*** Opening of Excerpted records ***

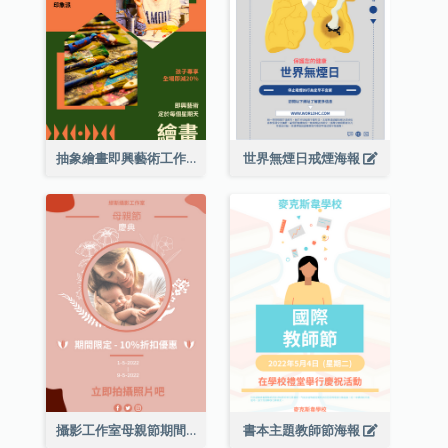
抽象繪畫即興藝術工作坊海報
世界無煙日戒煙海報
攝影工作室母親節期間限定優惠宣傳海報
書本主題教師節海報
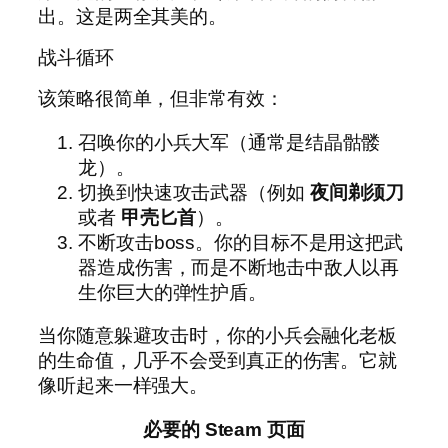
出。这是两全其美的。
战斗循环
该策略很简单，但非常有效：
召唤你的小兵大军（通常是结晶骷髅
龙）。
切换到快速攻击武器（例如
夜间剃须刀
或者
甲壳匕首
）。
不断攻击boss。你的目标不是用这把武
器造成伤害，而是不断地击中敌人以再
生你巨大的弹性护盾。
当你随意躲避攻击时，你的小兵会融化老板
的生命值，几乎不会受到真正的伤害。它就
像听起来一样强大。
必要的 Steam 页面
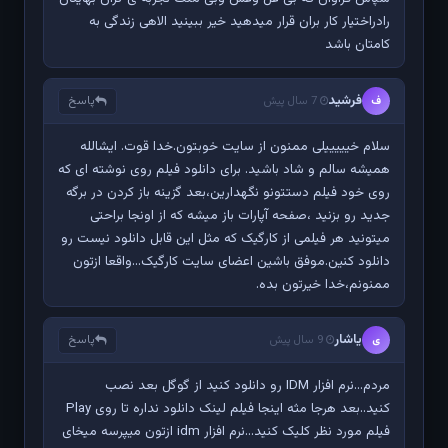
رادراختیار کار بران قرار میدهید خیر ببینید الاهی زندگی به
کامتان باشد
فرشید
پاسخ
ف
7 سال پیش
سلام خیییییلی ممنون از سایت خوبتون.خدا قوت. ایشالله
همیشه سالم و شاد باشید. برای دانلود فیلم روی نوشته ای که
روی خود فیلم دستتونو نگهدارین،بعد گزینه باز کردن در برگه
جدید رو بزنید ،صفحه آپارات باز میشه که از اونجا براحتی
میتونید هر فیلمی از کارگیک که مثل این قابل دانلود نیست رو
دانلود کنین.موفق باشین اعضای سایت کارگیک...واقعا ازتون
ممنونم،خدا خیرتون بده.
یاشار
پاسخ
ی
9 سال پیش
مردم...نرم افزار IDM رو دانلود کنید از گوگل بعد نصب
کنید..بعد هرجا مثه اینجا فیلم لینک دانلود نداره تا روی Play
فیلم مورد نظر کلیک کنید...نرم افزار idm ازتون میپرسه میخای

*** Close of Excerpted records ***

Nothing should be returned except the lines from the one containing "میتونید هر فیلمی" through the last line of the data, each restated word for word.

میتونید هر فیلمی از کارگیک که مثل این قابل دانلود نیست رو
دانلود کنین.موفق باشین اعضای سایت کارگیک...واقعا ازتون
ممنونم،خدا خیرتون بده.
یاشار
پاسخ
ی
9 سال پیش
مردم...نرم افزار IDM رو دانلود کنید از گوگل بعد نصب
کنید..بعد هرجا مثه اینجا فیلم لینک دانلود نداره تا روی Play
فیلم مورد نظر کلیک کنید...نرم افزار idm ازتون میپرسه میخای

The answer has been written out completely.